At first glance, the title seems to be a mistake. You mean there is value in suffering? How can? Singaporeans will ask. Well, the answer is: biblically, yes.  

Jesus Christ is the supreme example. This is the period of Lent – starting 18 February to 2 April, the eve of Good Friday. Jesus’ suffering in this time is emotionally, mentally, and physically acutely intense, to say the least. But the value of His suffering is of course our redemption and salvation—and that is of course of greatest value to our souls.


In our own lives, we may not be able to see the value of our own suffering during the time of trial. It may be years later before we could detect its value. At the time we are suffering, it may be emotionally difficult to realize the value, but we all know that the testing of our faith can produce good results (James 1:2-4; Rom 5:1-4; 2 Cor 12:7-10; 1 Pet 5:10; Heb 12:5-8). Likewise we believe, God will not allow us to be tempted beyond our ability (1 Cor 10:13) and there is a final resting place where no one will endure any pain (Heb 4:1). This knowledge may help us to consider some of the value of suffering.


We would have opportunity to learn things about ourselves we might not learn in any other way. Suffering may lead us to know more of who we are, what we stand for, and how committed we are to the Lord.


Our suffering can teach us to trust in God, not ourselves. Paul and his co-workers suffered to such an extent; he said they "had the sentence of death;" but he went on to say, "that we should not trust in ourselves, but in God who raises the dead," (2 Cor 1:9). We need to learn that we humans are not able to control everything, or even cope with everything. It may be in time of trial, when we feel like we are sentenced to death, that we really learn to trust in God, not ourselves.

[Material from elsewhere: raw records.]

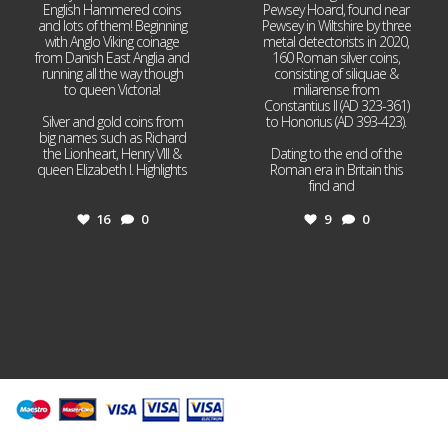
English Hammered coins
Pewsey Hoard, found near
and lots of them! Beginning
Pewsey in Wiltshire by three
with Anglo Viking coinage
metal detectorists in 2020,
from Danish East Anglia and
160 Roman silver coins,
running all the way though
consisting of siliquae &
to queen Victoria!
miliarense from
Constantius II (AD 323-361)
Silver and gold coins from
to Honorius (AD 393-423).
big names such as Richard
the Lionheart, Henry VIII &
Dating to the end of the
queen Elizabeth I. Highlights
Roman era in Britain this
...
find and
...
16
0
9
0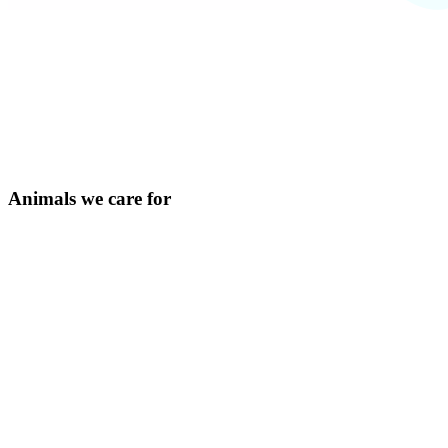
Animals we care for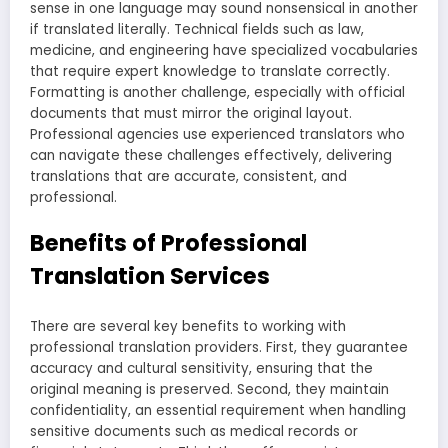
sense in one language may sound nonsensical in another
if translated literally. Technical fields such as law,
medicine, and engineering have specialized vocabularies
that require expert knowledge to translate correctly.
Formatting is another challenge, especially with official
documents that must mirror the original layout.
Professional agencies use experienced translators who
can navigate these challenges effectively, delivering
translations that are accurate, consistent, and
professional.
Benefits of Professional
Translation Services
There are several key benefits to working with
professional translation providers. First, they guarantee
accuracy and cultural sensitivity, ensuring that the
original meaning is preserved. Second, they maintain
confidentiality, an essential requirement when handling
sensitive documents such as medical records or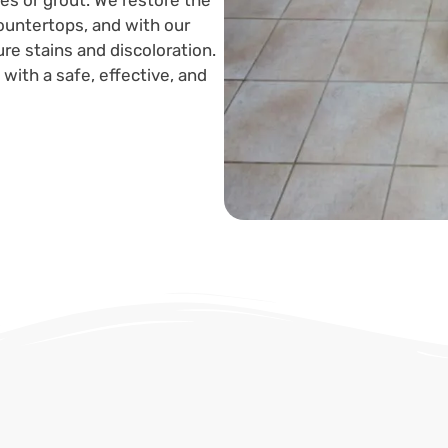
es or grout. We restore the
 countertops, and with our
re stains and discoloration.
with a safe, effective, and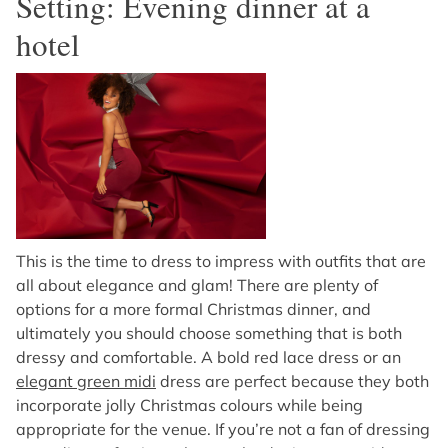
Setting: Evening dinner at a
hotel
This is the time to dress to impress with outfits that are
all about elegance and glam! There are plenty of
options for a more formal Christmas dinner, and
ultimately you should choose something that is both
dressy and comfortable. A bold red lace dress or an
elegant green midi
dress are perfect because they both
incorporate jolly Christmas colours while being
appropriate for the venue. If you’re not a fan of dressing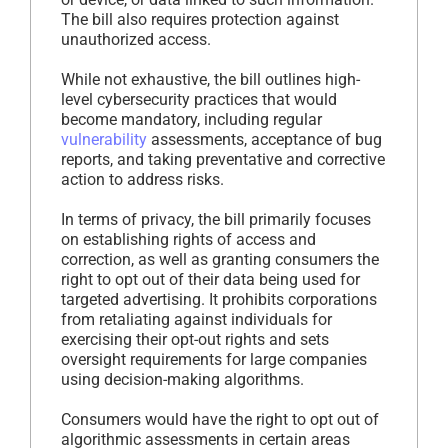
The bill also requires protection against
unauthorized access.
While not exhaustive, the bill outlines high-
level cybersecurity practices that would
become mandatory, including regular
vulnerability
assessments, acceptance of bug
reports, and taking preventative and corrective
action to address risks.
In terms of privacy, the bill primarily focuses
on establishing rights of access and
correction, as well as granting consumers the
right to opt out of their data being used for
targeted advertising. It prohibits corporations
from retaliating against individuals for
exercising their opt-out rights and sets
oversight requirements for large companies
using decision-making algorithms.
Consumers would have the right to opt out of
algorithmic assessments in certain areas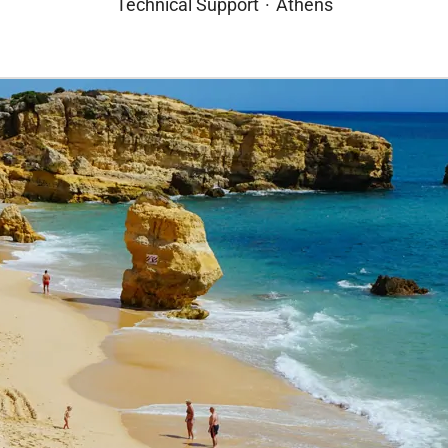
Technical Support
·
Athens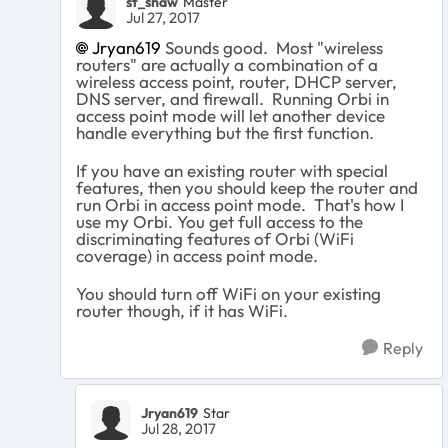
st_shaw
Master
Jul 27, 2017
Jryan619
Sounds good. Most "wireless
routers" are actually a combination of a
wireless access point, router, DHCP server,
DNS server, and firewall. Running Orbi in
access point mode will let another device
handle everything but the first function.
If you have an existing router with special
features, then you should keep the router and
run Orbi in access point mode. That's how I
use my Orbi. You get full access to the
discriminating features of Orbi (WiFi
coverage) in access point mode.
You should turn off WiFi on your existing
router though, if it has WiFi.
Reply
Jryan619
Star
Jul 28, 2017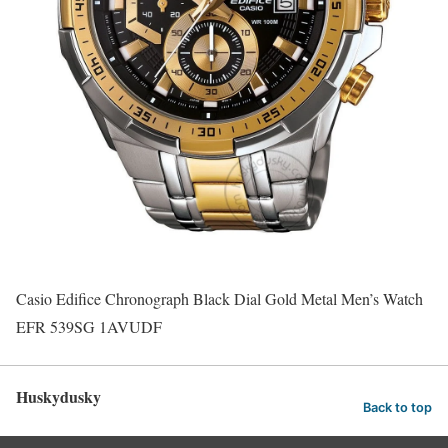
Casio Edifice Chronograph Black Dial Gold Metal Men’s Watch
EFR 539SG 1AVUDF
Huskydusky
Back to top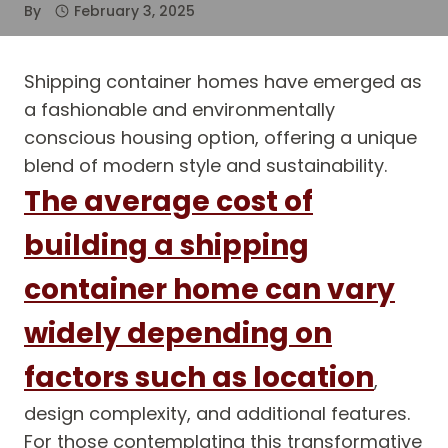
By
February 3, 2025
Shipping container homes have emerged as
a fashionable and environmentally
conscious housing option, offering a unique
blend of modern style and sustainability.
The average cost of
building a shipping
container home can vary
widely depending on
factors such as location
,
design complexity, and additional features.
For those contemplating this transformative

Our suffering may cause us to think about things we would not otherwise consider. It is one thing to study what the Bible says about persecution – but when you are persecuted, you may give greater consideration to the whole subject. It has now become personal.


Suffering always equips us to better sympathize with other sufferers, not during our own trial, but later.


And remember this: We not only suffer, we enjoy many blessings as well. Jesus’ suffering to the point of death gives us victory over death—it gives us life—and the power to overcome our earthly suffering.